## TASK REQUIREMENTS
Make an exact copy of all the entries, but do not reproduce the pictures.

## INPUT DATA
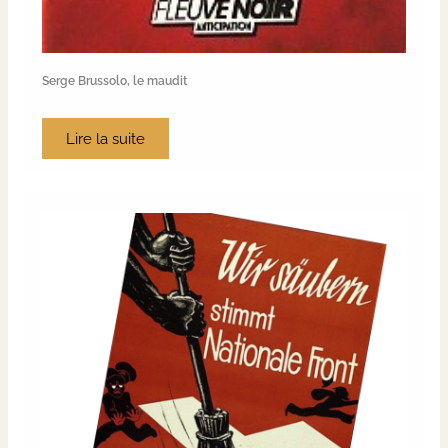
Serge Brussolo, le maudit
Lire la suite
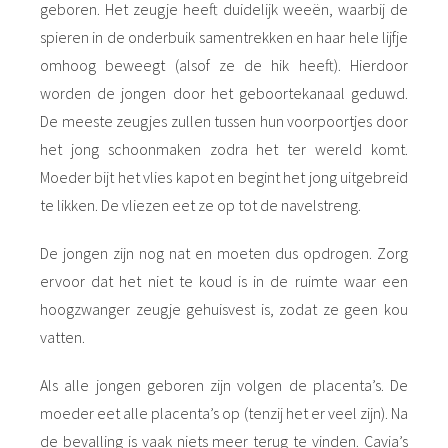
geboren. Het zeugje heeft duidelijk weeën, waarbij de
spieren in de onderbuik samentrekken en haar hele lijfje
omhoog beweegt (alsof ze de hik heeft). Hierdoor
worden de jongen door het geboortekanaal geduwd.
De meeste zeugjes zullen tussen hun voorpoortjes door
het jong schoonmaken zodra het ter wereld komt.
Moeder bijt het vlies kapot en begint het jong uitgebreid
te likken. De vliezen eet ze op tot de navelstreng.
De jongen zijn nog nat en moeten dus opdrogen. Zorg
ervoor dat het niet te koud is in de ruimte waar een
hoogzwanger zeugje gehuisvest is, zodat ze geen kou
vatten.
Als alle jongen geboren zijn volgen de placenta’s. De
moeder eet alle placenta’s op (tenzij het er veel zijn). Na
de bevalling is vaak niets meer terug te vinden. Cavia’s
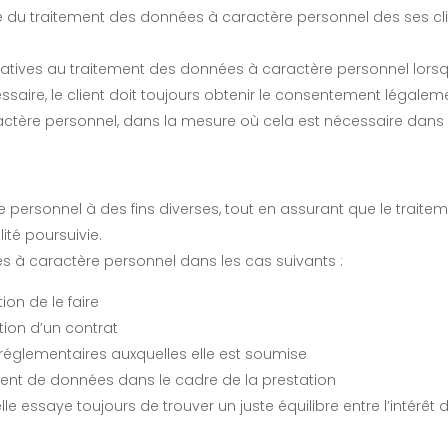
du traitement des données à caractère personnel des ses clien
relatives au traitement des données à caractère personnel lorsq
essaire, le client doit toujours obtenir le consentement légalem
ractère personnel, dans la mesure où cela est nécessaire dans 
re personnel à des fins diverses, tout en assurant que le traitem
ité poursuivie.
s à caractère personnel dans les cas suivants :
ion de le faire
tion d’un contrat
u réglementaires auxquelles elle est soumise
ment de données dans le cadre de la prestation
e essaye toujours de trouver un juste équilibre entre l’intérê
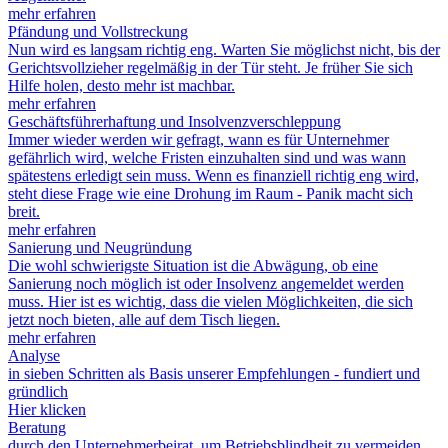
mehr erfahren
Pfändung und Vollstreckung
Nun wird es langsam richtig eng. Warten Sie möglichst nicht, bis der
Gerichtsvollzieher regelmäßig in der Tür steht. Je früher Sie sich
Hilfe holen, desto mehr ist machbar.
mehr erfahren
Geschäftsführerhaftung und Insolvenz­verschleppung
Immer wieder werden wir gefragt, wann es für Unternehmer
gefährlich wird, welche Fristen einzuhalten sind und was wann
spätestens erledigt sein muss. Wenn es finanziell richtig eng wird,
steht diese Frage wie eine Drohung im Raum - Panik macht sich
breit.
mehr erfahren
Sanierung und Neugründung
Die wohl schwierigste Situation ist die Abwägung, ob eine
Sanierung noch möglich ist oder Insolvenz angemeldet werden
muss. Hier ist es wichtig, dass die vielen Möglichkeiten, die sich
jetzt noch bieten, alle auf dem Tisch liegen.
mehr erfahren
Analyse
in sieben Schritten als Basis unserer Empfehlungen - fundiert und
gründlich
Hier klicken
Beratung
durch den Unternehmerbeirat, um Betriebsblindheit zu vermeiden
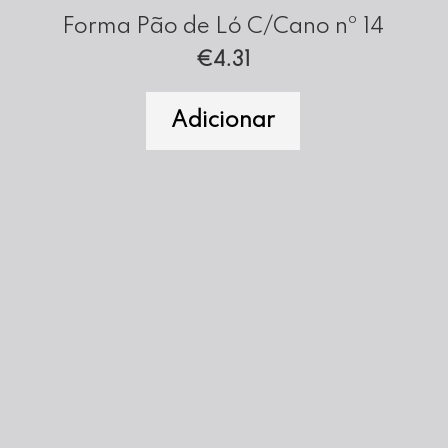
Forma Pão de Ló C/Cano nº 14
€
4.31
Adicionar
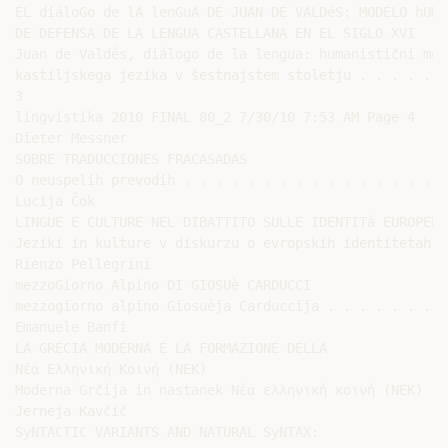
EL diáloGo de lA lenGuA DE JUAN DE VALDéS: MODELO hUMAN
DE DEFENSA DE LA LENGUA CASTELLANA EN EL SIGLO XVI

Juan de Valdés, diálogo de la lengua: humanistični mod
kastiljskega jezika v šestnajstem stoletju . . . . . .
3

lingvistika 2010 FINAL 80_2 7/30/10 7:53 AM Page 4

Dieter Messner

SOBRE TRADUCCIONES FRACASADAS

O neuspelih prevodih . . . . . . . . . . . . . . . . .
Lucija Čok

LINGUE E CULTURE NEL DIBATTITO SULLE IDENTITà EUROPEE

Jeziki in kulture v diskurzu o evropskih identitetah .
Rienzo Pellegrini

mezzoGiorno Alpino DI GIOSUè CARDUCCI

mezzogiorno alpino Giosuèja Carduccija . . . . . . . .
Emanuele Banfi

LA GRECIA MODERNA E LA FORMAZIONE DELLA

Νέα Ελληνική Κοινή (NEK)

Moderna Grčija in nastanek Νέα ελληνική κοινή (NEK) . 
Jerneja Kavčič

SyNTACTIC VARIANTS AND NATURAL SyNTAX:
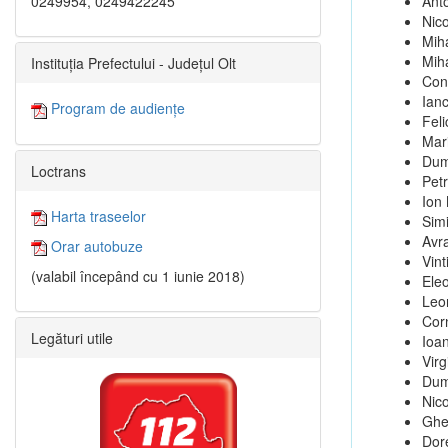
0249954, 0249422245
Ant
Nico
Mih
Mih
Instituția Prefectului - Județul Olt
Con
Ian
Program de audiențe
Feli
Mar
Dum
Loctrans
Pet
Ion
Harta traseelor
Sim
Avr
Orar autobuze
Vint
(valabil începând cu 1 iunie 2018)
Ele
Leo
Cor
Legături utile
Ioa
Virg
Dum
Nic
Ghe
Dor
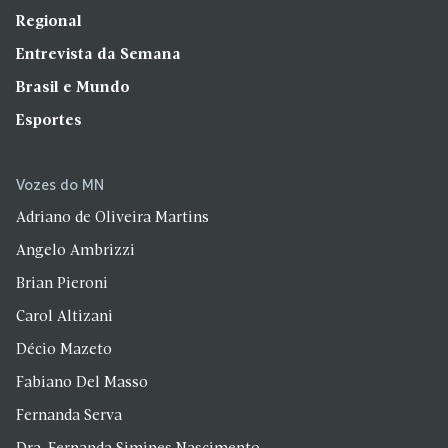
Regional
Entrevista da Semana
Brasil e Mundo
Esportes
Vozes do MN
Adriano de Oliveira Martins
Angelo Ambrizzi
Brian Pieroni
Carol Altizani
Décio Mazeto
Fabiano Del Masso
Fernanda Serva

## ANSWER TO THE EXERCISE
Serge Brussolo, le maudit
Lire la suite
geboren. Het zeugje heeft duidelijk weeën, waarbij de
spieren in de onderbuik samentrekken en haar hele lijfje
omhoog beweegt (alsof ze de hik heeft). Hierdoor
worden de jongen door het geboortekanaal geduwd.
De meeste zeugjes zullen tussen hun voorpoortjes door
het jong schoonmaken zodra het ter wereld komt.
Moeder bijt het vlies kapot en begint het jong uitgebreid
te likken. De vliezen eet ze op tot de navelstreng.
De jongen zijn nog nat en moeten dus opdrogen. Zorg
ervoor dat het niet te koud is in de ruimte waar een
hoogzwanger zeugje gehuisvest is, zodat ze geen kou
vatten.
Als alle jongen geboren zijn volgen de placenta’s. De
moeder eet alle placenta’s op (tenzij het er veel zijn). Na
de bevalling is vaak niets meer terug te vinden. Cavia’s
du traitement des données à caractère personnel des ses clien
relatives au traitement des données à caractère personnel lorsq
essaire, le client doit toujours obtenir le consentement légalem
ractère personnel, dans la mesure où cela est nécessaire dans 
re personnel à des fins diverses, tout en assurant que le traitem
ité poursuivie.
s à caractère personnel dans les cas suivants :
ion de le faire
tion d’un contrat
u réglementaires auxquelles elle est soumise
ment de données dans le cadre de la prestation
e essaye toujours de trouver un juste équilibre entre l’intérê
mehr erfahren
Pfändung und Vollstreckung
Nun wird es langsam richtig eng. Warten Sie möglichst nicht, bis der
Gerichtsvollzieher regelmäßig in der Tür steht. Je früher Sie sich
Hilfe holen, desto mehr ist machbar.
mehr erfahren
Geschäftsführerhaftung und Insolvenz­verschleppung
Immer wieder werden wir gefragt, wann es für Unternehmer
gefährlich wird, welche Fristen einzuhalten sind und was wann
spätestens erledigt sein muss. Wenn es finanziell richtig eng wird,
steht diese Frage wie eine Drohung im Raum - Panik macht sich
breit.
mehr erfahren
Sanierung und Neugründung
Die wohl schwierigste Situation ist die Abwägung, ob eine
Sanierung noch möglich ist oder Insolvenz angemeldet werden
muss. Hier ist es wichtig, dass die vielen Möglichkeiten, die sich
jetzt noch bieten, alle auf dem Tisch liegen.
mehr erfahren
Analyse
in sieben Schritten als Basis unserer Empfehlungen - fundiert und
gründlich
Hier klicken
Beratung
durch den Unternehmerbeirat, um Betriebsblindheit zu vermeiden
Forma Pão de Ló C/Cano nº 14
€
4.31
Adicionar
EL diáloGo de lA lenGuA DE JUAN DE VALDéS: MODELO hUMAN
DE DEFENSA DE LA LENGUA CASTELLANA EN EL SIGLO XVI

Juan de Valdés, diálogo de la lengua: humanistični mod
kastiljskega jezika v šestnajstem stoletju . . . . . .
3

lingvistika 2010 FINAL 80_2 7/30/10 7:53 AM Page 4

Dieter Messner

SOBRE TRADUCCIONES FRACASADAS

O neuspelih prevodih . . . . . . . . . . . . . . . . .
Lucija Čok

LINGUE E CULTURE NEL DIBATTITO SULLE IDENTITà EUROPEE

Jeziki in kulture v diskurzu o evropskih identitetah .
Rienzo Pellegrini

mezzoGiorno Alpino DI GIOSUè CARDUCCI

mezzogiorno alpino Giosuèja Carduccija . . . . . . . .
Emanuele Banfi

LA GRECIA MODERNA E LA FORMAZIONE DELLA

Νέα Ελληνική Κοινή (NEK)

Moderna Grčija in nastanek Νέα ελληνική κοινή (NEK) . 
Jerneja Kavčič

SyNTACTIC VARIANTS AND NATURAL SyNTAX:
0249954, 0249422245
Ant
Nico
Mih
Mih
Instituția Prefectului - Județul Olt
Con
Ian
Program de audiențe
Feli
Mar
Dum
Loctrans
Pet
Ion
Harta traseelor
Sim
Avr
Orar autobuze
Vint
(valabil începând cu 1 iunie 2018)
Ele
Leo
Cor
Legături utile
Ioa
Virg
Dum
Nic
Ghe
Dor
Regional
Entrevista da Semana
Brasil e Mundo
Esportes
Vozes do MN
Adriano de Oliveira Martins
Angelo Ambrizzi
Brian Pieroni
Carol Altizani
Décio Mazeto
Fabiano Del Masso
Fernanda Serva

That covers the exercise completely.